Start of INFORMATION PROVIDED

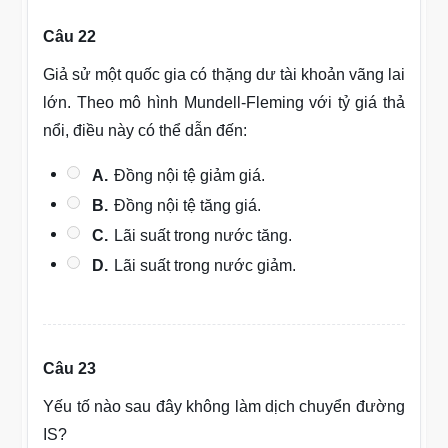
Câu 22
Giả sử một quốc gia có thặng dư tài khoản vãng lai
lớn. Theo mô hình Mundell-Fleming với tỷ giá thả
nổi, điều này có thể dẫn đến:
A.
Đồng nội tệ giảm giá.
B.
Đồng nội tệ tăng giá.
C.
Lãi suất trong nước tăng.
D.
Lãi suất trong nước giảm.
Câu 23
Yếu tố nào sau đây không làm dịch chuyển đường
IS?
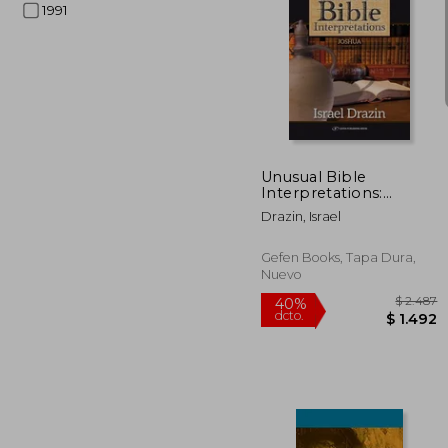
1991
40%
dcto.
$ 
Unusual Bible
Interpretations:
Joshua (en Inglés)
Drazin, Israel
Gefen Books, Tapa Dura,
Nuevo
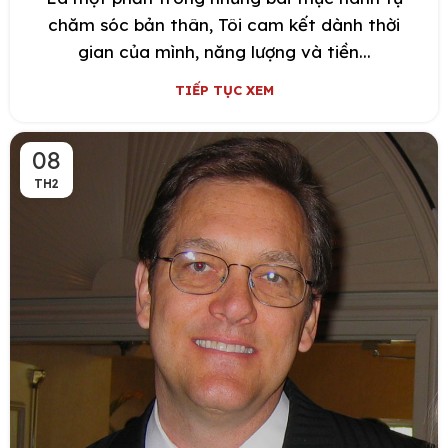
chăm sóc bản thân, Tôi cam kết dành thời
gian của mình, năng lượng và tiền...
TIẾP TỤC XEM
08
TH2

End of INFORMATION PROVIDED

### PROBLEM DESCRIPTION
Which lines of the material above hold the string "tăng"? Pull them out.

### EXERCISE SOLUTION
Đồng nội tệ tăng giá.
Lãi suất trong nước tăng.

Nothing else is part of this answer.